Try it ::
Reproduce exactly the line with "Mask every instance" and every line that follows it below, up to and including the last one. Do not include pictures or anything else.

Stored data
********************

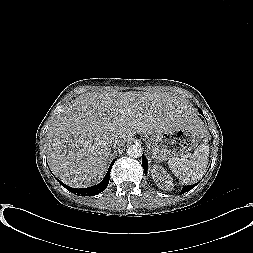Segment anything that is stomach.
<instances>
[{"label": "stomach", "mask_w": 253, "mask_h": 253, "mask_svg": "<svg viewBox=\"0 0 253 253\" xmlns=\"http://www.w3.org/2000/svg\"><path fill=\"white\" fill-rule=\"evenodd\" d=\"M203 133L188 124H179L163 133L147 136L150 153L157 161L185 156L198 145Z\"/></svg>", "instance_id": "obj_1"}]
</instances>
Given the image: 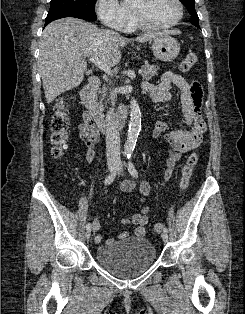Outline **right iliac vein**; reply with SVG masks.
Segmentation results:
<instances>
[{"label":"right iliac vein","mask_w":245,"mask_h":314,"mask_svg":"<svg viewBox=\"0 0 245 314\" xmlns=\"http://www.w3.org/2000/svg\"><path fill=\"white\" fill-rule=\"evenodd\" d=\"M115 167H116V163H115V162H110V163L108 164V169H109V171H111V172L115 169ZM90 236H91V229H89V230L86 231V238L89 239Z\"/></svg>","instance_id":"right-iliac-vein-1"}]
</instances>
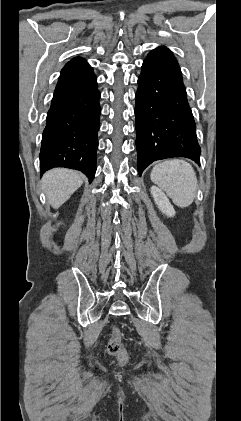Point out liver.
<instances>
[{"label": "liver", "mask_w": 241, "mask_h": 421, "mask_svg": "<svg viewBox=\"0 0 241 421\" xmlns=\"http://www.w3.org/2000/svg\"><path fill=\"white\" fill-rule=\"evenodd\" d=\"M83 181L84 176L79 172L56 168L43 175L42 188L48 203L56 209L71 197Z\"/></svg>", "instance_id": "obj_1"}]
</instances>
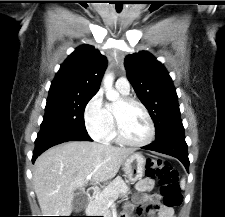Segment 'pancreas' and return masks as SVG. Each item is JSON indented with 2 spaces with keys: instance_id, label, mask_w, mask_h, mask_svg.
Returning a JSON list of instances; mask_svg holds the SVG:
<instances>
[{
  "instance_id": "cf45deb5",
  "label": "pancreas",
  "mask_w": 225,
  "mask_h": 217,
  "mask_svg": "<svg viewBox=\"0 0 225 217\" xmlns=\"http://www.w3.org/2000/svg\"><path fill=\"white\" fill-rule=\"evenodd\" d=\"M128 192V185L118 176L94 196L89 202L88 212L96 216L112 217L109 210L110 203L117 200L119 196H126Z\"/></svg>"
}]
</instances>
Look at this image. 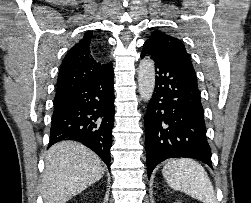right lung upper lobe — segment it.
<instances>
[{"instance_id":"1","label":"right lung upper lobe","mask_w":251,"mask_h":203,"mask_svg":"<svg viewBox=\"0 0 251 203\" xmlns=\"http://www.w3.org/2000/svg\"><path fill=\"white\" fill-rule=\"evenodd\" d=\"M92 36L91 31L87 32L66 54L60 66L55 98L61 97L84 82L100 76L111 67V63L101 64L93 58Z\"/></svg>"}]
</instances>
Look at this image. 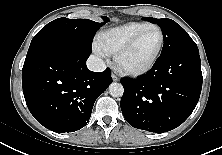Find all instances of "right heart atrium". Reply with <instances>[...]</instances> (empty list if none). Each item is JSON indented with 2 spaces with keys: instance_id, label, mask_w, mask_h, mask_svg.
<instances>
[{
  "instance_id": "obj_1",
  "label": "right heart atrium",
  "mask_w": 222,
  "mask_h": 155,
  "mask_svg": "<svg viewBox=\"0 0 222 155\" xmlns=\"http://www.w3.org/2000/svg\"><path fill=\"white\" fill-rule=\"evenodd\" d=\"M94 51H95L98 55H100V56H105V55L107 54L106 52H104V51L102 50V48L99 46L98 43H95V44H94Z\"/></svg>"
}]
</instances>
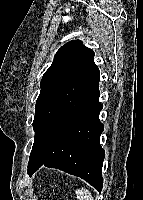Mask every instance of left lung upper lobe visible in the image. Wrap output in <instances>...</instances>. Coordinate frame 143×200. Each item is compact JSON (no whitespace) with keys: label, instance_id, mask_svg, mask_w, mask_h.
Listing matches in <instances>:
<instances>
[{"label":"left lung upper lobe","instance_id":"obj_1","mask_svg":"<svg viewBox=\"0 0 143 200\" xmlns=\"http://www.w3.org/2000/svg\"><path fill=\"white\" fill-rule=\"evenodd\" d=\"M93 57L94 52L80 40L70 41L58 50L52 65L42 77L35 117L45 104L74 80Z\"/></svg>","mask_w":143,"mask_h":200}]
</instances>
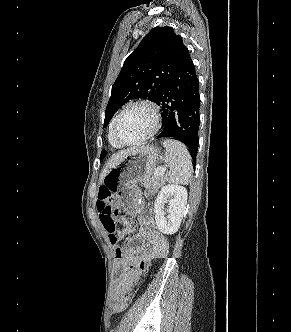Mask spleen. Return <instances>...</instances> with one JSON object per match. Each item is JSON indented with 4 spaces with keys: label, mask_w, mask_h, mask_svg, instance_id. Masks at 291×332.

********************

Answer space ::
Mask every instance of left lung upper lobe visible in the image. Wrap output in <instances>...</instances>. Coordinate frame 143×200. Each item is compact JSON (no whitespace) with keys: label, instance_id, mask_svg, mask_w, mask_h.
Listing matches in <instances>:
<instances>
[{"label":"left lung upper lobe","instance_id":"obj_1","mask_svg":"<svg viewBox=\"0 0 143 200\" xmlns=\"http://www.w3.org/2000/svg\"><path fill=\"white\" fill-rule=\"evenodd\" d=\"M93 57L94 52L80 40L70 41L58 50L52 65L42 77L35 117L45 104L74 80Z\"/></svg>","mask_w":143,"mask_h":200}]
</instances>
Mask spleen. Return <instances>...</instances> with one JSON object per match. Each item is JSON indented with 4 spaces with keys: label, mask_w, mask_h, mask_svg, instance_id. Masks at 291×332.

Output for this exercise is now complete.